Posted by: Ian | November 22, 2005 at 10:36 AM
Has anyone tried the "mock apple pie" recipe on the back of a Ritz Cracker's box? It always intrigued me...mashed up crackers replacing actual apples.
Posted by: Michael | November 22, 2005 at 10:50 AM
Besides Stroganoff, The other "good" HH flava would be Salisbury; that awful phony cheese stuff that most HH varieties seem to rely on is pretty inedible. In my experience, so-called "oriental" flavors in ANY kind of shortcut meal thingy, boxed or frozen, are always nauseating, headache-inducing disasters.

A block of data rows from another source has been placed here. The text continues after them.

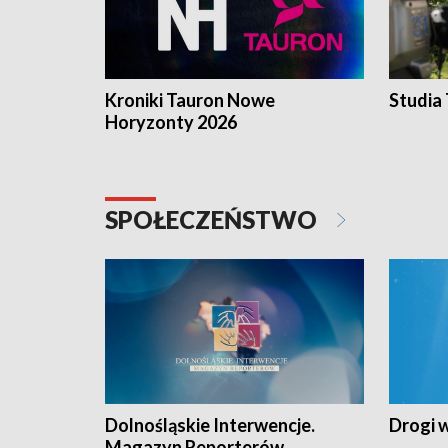
Kroniki Tauron Nowe
Studia
Horyzonty 2026
SPOŁECZEŃSTWO
Dolnośląskie Interwencje.
Drogi 
Magazyn Reporterów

Posted by: DMcK | November 22, 2005 at 12:43 PM
“You see,” Sluggo says, “this is why they shun you at work.”
That Sluggo is one funny character.
Posted by: DisGus | November 22, 2005 at 01:31 PM
I've eaten many a Hamburger Helper. There used to be this kind called Pizza or something and it was made with wagon wheel pasta and the salt powder stuff would get all gelled up in the spokes. MmM...Delicious.
I usually have some in the house, and on nights when my husband works late and I just need to eat something, anything, I make it. I eat half that day, and half lightly warmed up in the microwave just like nick the bard said.
Other guilty pleasures: Sweet Sue chicken and dumplings. Chef Boy-ar-dee pizza in a box.